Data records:

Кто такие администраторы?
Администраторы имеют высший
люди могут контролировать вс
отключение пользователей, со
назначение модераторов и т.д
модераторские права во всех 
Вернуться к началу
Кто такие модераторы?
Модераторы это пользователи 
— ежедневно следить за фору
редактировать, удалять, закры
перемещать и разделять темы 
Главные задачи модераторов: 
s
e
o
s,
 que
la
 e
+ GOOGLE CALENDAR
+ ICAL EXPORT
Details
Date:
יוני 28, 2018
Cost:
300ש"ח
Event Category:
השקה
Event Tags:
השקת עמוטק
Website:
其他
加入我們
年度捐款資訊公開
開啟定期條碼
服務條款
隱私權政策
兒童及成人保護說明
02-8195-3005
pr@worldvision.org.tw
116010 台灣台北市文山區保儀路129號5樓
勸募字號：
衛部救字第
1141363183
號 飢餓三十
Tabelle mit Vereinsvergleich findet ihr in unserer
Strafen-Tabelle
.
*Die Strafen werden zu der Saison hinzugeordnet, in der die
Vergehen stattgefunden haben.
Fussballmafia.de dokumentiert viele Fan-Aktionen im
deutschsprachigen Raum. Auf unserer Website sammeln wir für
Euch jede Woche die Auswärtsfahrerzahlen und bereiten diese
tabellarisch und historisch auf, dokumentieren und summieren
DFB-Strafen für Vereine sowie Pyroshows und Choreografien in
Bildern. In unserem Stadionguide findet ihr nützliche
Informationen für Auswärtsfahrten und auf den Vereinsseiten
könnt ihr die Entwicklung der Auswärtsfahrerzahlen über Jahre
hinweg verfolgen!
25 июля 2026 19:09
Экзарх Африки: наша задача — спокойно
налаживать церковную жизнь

*Work required*.
In the entries above, find each line with the word "Auswärtsfahrerzahlen" and return it.

*Response to the task*.
Euch jede Woche die Auswärtsfahrerzahlen und bereiten diese
könnt ihr die Entwicklung der Auswärtsfahrerzahlen über Jahre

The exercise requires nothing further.